Now, direct your attention to another line. Specifically, line 11 of Table 1: nonresidential fixed investment in equipment. That’s econ speak for spending by businesses on things like machines, computer hardware, furniture — and it was up. A lot. A whopping 22.5% from the quarter before, the biggest quarterly increase in nearly five years.
American companies bought a lot of computers in the first quarter. To get specific, business investment in computers and the stuff that goes with them, like monitors and printers, was up nearly 113% for the quarter.
The last time it was this high was in 1983, when desktop computers were becoming a thing that companies wanted to buy in the first place.

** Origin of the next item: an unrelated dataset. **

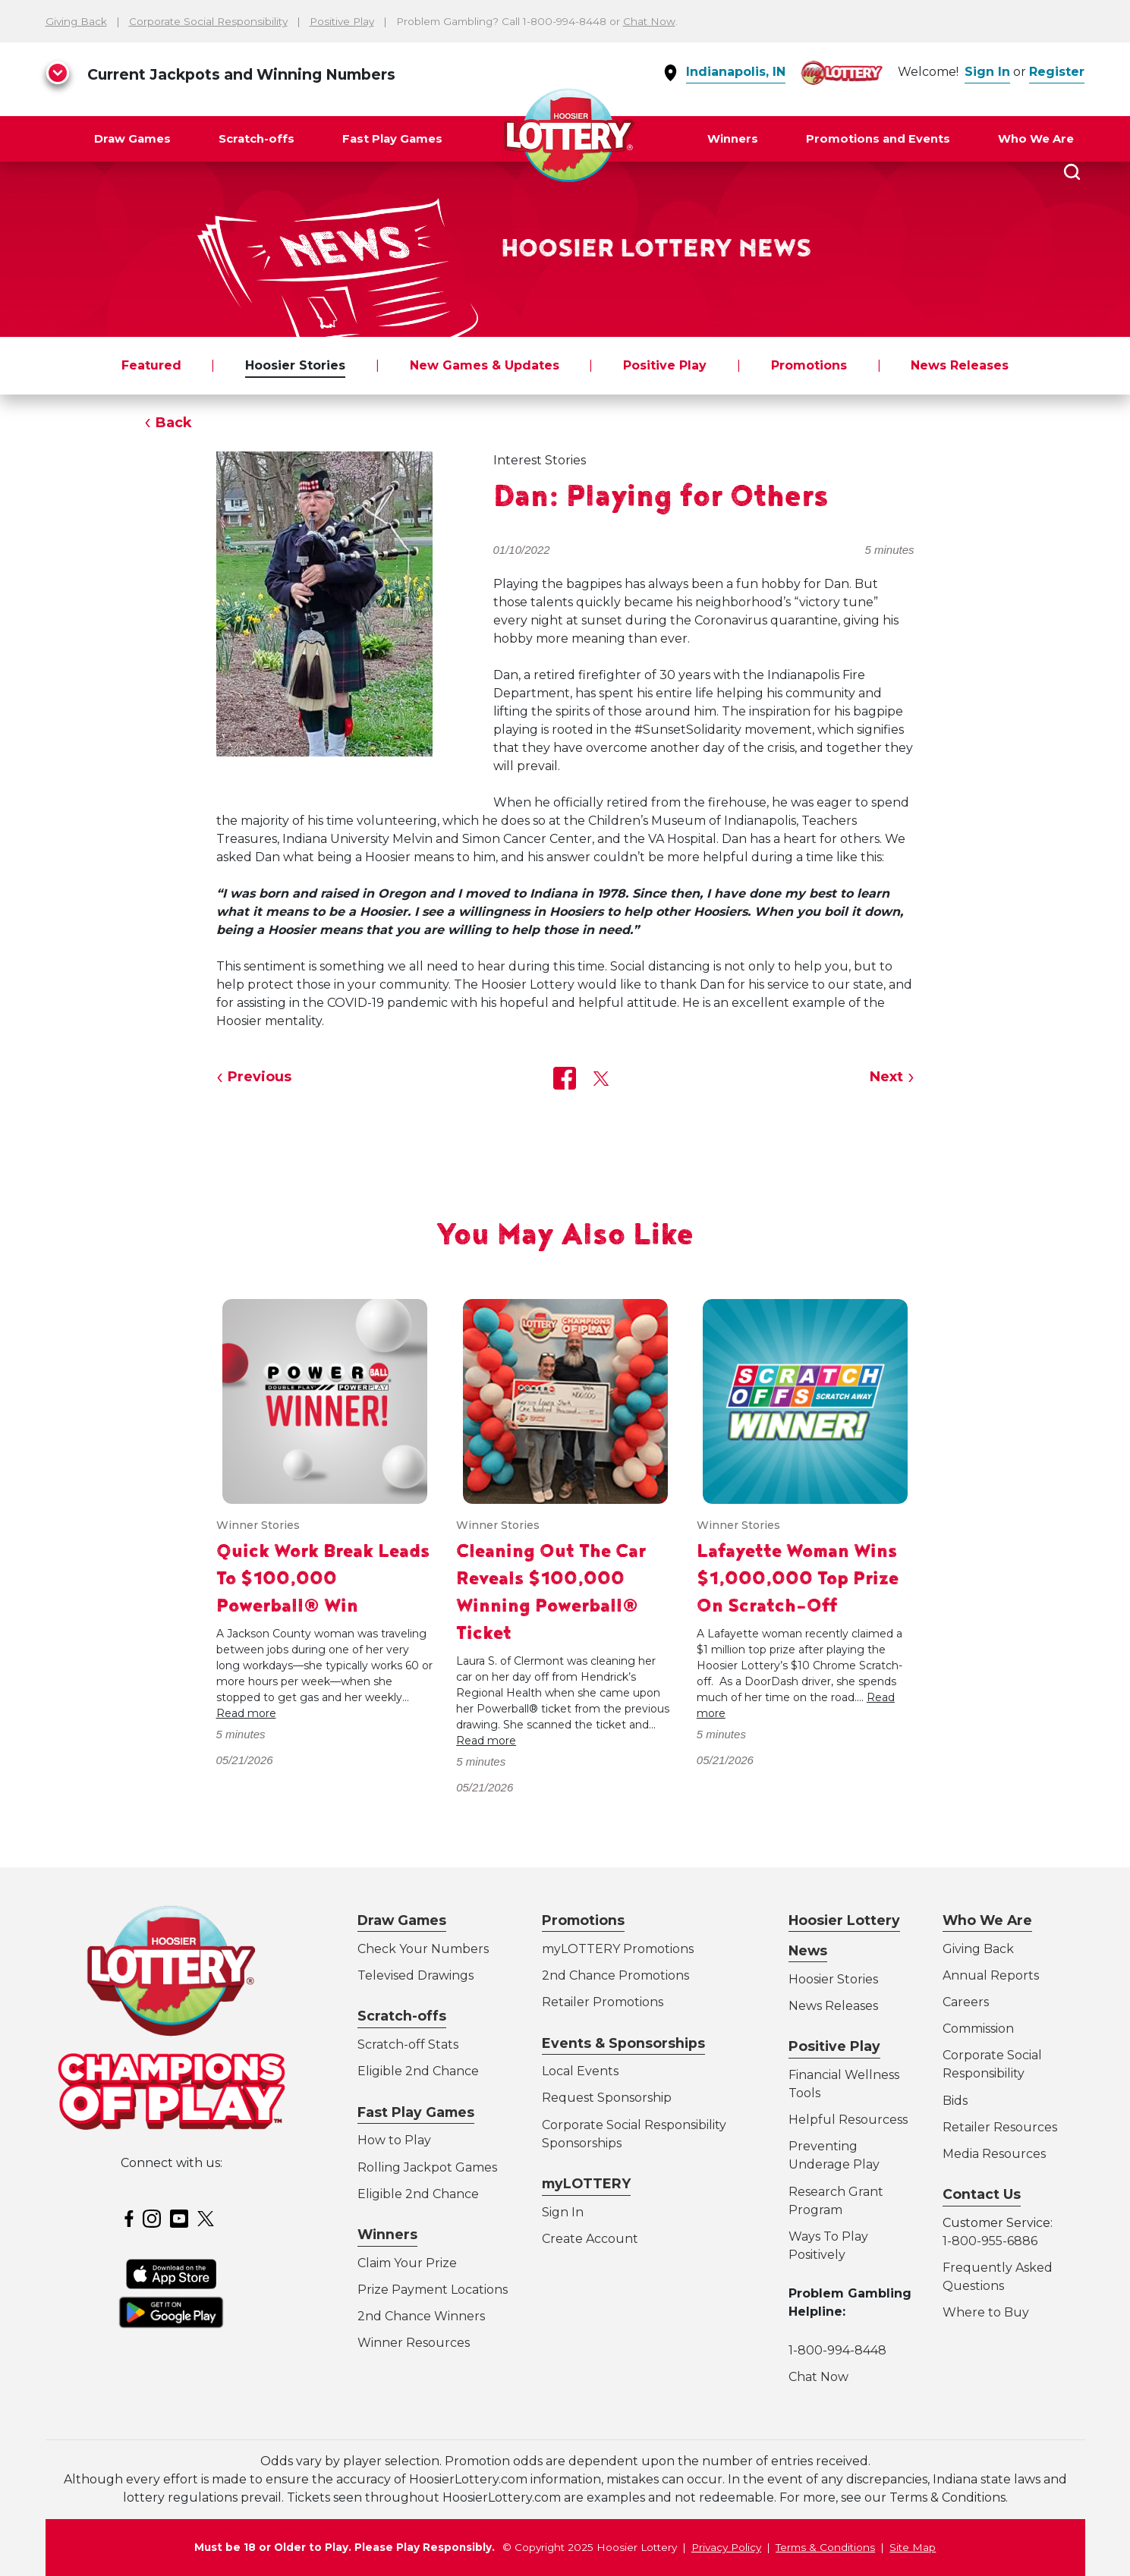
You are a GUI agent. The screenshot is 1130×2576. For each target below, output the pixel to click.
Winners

Carleton College economics professor Ethan Struby said this reflects the needs of the modern American economy.
“Most of what we produce in the United States is still services, and service providers need computers to do their jobs,” he said.
Think: economists, bankers, journalists.
And Struby said back in January, February, March — the period this data covers — businesses were anticipating new tariffs on electronics.
And so they went ahead and bought tech gear before it got more expensive.
“This was their chance. They took it. Good for them,” said Veronique de Rugy, an economist at George Mason University.
She said this investment doesn’t augur a big increase in production in the coming months. Instead, this was simply companies stocking up.
“To try to actually temper the growth in their cost of doing business in America that they know is coming,” she said.
What businesses didn’t buy as much of was industrial equipment. Investment in big pieces of machinery — stuff that you’d see on a factory floor — actually went down for the quarter.
Unlike a computer, which might run in the hundreds of dollars, one of these machines can cost millions. And Victoria Bloom, chief economist at the National Association of Manufacturers, said companies don’t want to risk buying them right now.
“If they don't know, kind of, what the business landscape will look like,” she said.
And that giant growth in computer investment, by the way, is not sustainable, said Carleton’s Ethan Struby.
He said as long as your employees don’t spill coffee on their computers, they’re not going to need new ones for a couple years.